A. Unlike P. gingivalis W50, the pg1058 mutant (pg1058) does not produce black pigment when grown on blood agar. The phenotype is restored following pg1058 complementation (pg1058⁺). B. The pg1058 mutant showed substantially reduced haemagglutination activity relative to P. gingivalis W50. Bacteria were 2-fold serially diluted from 2⁰ to 2¹¹ in PBS and photographed after incubation with sheep erythrocytes at RT for 3 h.
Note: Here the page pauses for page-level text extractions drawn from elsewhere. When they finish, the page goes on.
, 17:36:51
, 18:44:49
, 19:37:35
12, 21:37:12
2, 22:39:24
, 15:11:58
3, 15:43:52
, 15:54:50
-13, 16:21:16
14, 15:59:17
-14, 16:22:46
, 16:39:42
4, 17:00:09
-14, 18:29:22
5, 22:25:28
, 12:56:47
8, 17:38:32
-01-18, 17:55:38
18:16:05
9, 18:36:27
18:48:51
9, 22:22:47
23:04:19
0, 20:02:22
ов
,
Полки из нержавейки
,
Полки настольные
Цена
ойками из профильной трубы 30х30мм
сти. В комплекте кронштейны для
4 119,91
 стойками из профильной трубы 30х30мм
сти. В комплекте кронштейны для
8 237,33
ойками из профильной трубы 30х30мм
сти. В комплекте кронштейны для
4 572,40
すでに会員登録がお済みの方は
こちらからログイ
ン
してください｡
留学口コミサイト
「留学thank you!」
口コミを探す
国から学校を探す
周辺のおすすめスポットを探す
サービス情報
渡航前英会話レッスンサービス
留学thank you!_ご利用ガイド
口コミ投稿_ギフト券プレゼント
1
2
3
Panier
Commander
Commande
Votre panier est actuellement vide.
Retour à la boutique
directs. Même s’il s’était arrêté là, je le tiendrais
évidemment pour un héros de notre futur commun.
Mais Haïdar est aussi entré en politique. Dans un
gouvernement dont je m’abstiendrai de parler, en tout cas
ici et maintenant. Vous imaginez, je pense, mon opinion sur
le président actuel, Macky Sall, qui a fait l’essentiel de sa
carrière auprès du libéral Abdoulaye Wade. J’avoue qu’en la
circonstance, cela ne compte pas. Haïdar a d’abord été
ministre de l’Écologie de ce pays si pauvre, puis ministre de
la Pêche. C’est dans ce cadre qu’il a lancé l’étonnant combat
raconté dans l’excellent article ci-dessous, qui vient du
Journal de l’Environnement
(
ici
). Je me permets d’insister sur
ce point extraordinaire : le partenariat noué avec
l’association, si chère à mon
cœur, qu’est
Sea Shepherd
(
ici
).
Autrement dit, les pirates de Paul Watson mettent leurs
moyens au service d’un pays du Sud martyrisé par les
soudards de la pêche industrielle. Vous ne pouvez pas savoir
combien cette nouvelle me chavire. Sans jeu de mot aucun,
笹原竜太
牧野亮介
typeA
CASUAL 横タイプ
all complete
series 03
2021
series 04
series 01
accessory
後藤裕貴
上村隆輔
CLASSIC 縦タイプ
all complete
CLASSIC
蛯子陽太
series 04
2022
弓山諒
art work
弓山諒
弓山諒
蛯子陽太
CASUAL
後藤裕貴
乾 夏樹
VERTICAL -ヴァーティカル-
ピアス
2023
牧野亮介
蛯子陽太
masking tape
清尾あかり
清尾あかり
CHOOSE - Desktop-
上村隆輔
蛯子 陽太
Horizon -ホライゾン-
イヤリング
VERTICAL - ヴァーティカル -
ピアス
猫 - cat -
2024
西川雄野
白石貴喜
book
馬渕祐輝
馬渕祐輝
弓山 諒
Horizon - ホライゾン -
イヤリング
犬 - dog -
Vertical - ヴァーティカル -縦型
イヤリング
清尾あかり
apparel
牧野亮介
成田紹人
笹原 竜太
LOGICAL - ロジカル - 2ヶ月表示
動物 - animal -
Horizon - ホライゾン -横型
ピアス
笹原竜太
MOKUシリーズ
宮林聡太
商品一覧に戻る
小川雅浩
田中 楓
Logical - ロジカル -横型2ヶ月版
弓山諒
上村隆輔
C. Arg-specific (indicative of the presence of RgpA and RgpB proteinases) and Lys-specific (indicative of the presence of Kgp proteinase) proteinase activity of W50 (wild-type), pg1058 mutant and pg1058⁺ complement strains in whole-cells and culture supernatants. Units per 2.5 x 10¹¹ cells equates to amount of substrate hydrolysed in μmol/min/2.5 x 10¹¹ cells whilst Units per 100 mL equates to amount of substrate hydrolysed in μmol/min/supernatant derived from 100 mL of culture containing 2.5 x 10¹¹ cells. Inactivation of pg1058 abolished the Arg- and Lys-specific proteolytic activity of the cells, which was restored after pg1058 complementation. D. Absence of EDSL on the P. gingivalis pg1058 mutant. Cryo-EM micrographs representative of the P. gingivalis W50 and pg1058 mutant. Outer membrane (OM), inner membrane (IM), peptidoglycan (PGN) and electron dense surface layer (EDSL) are indicated. Scale bar is 200 nm.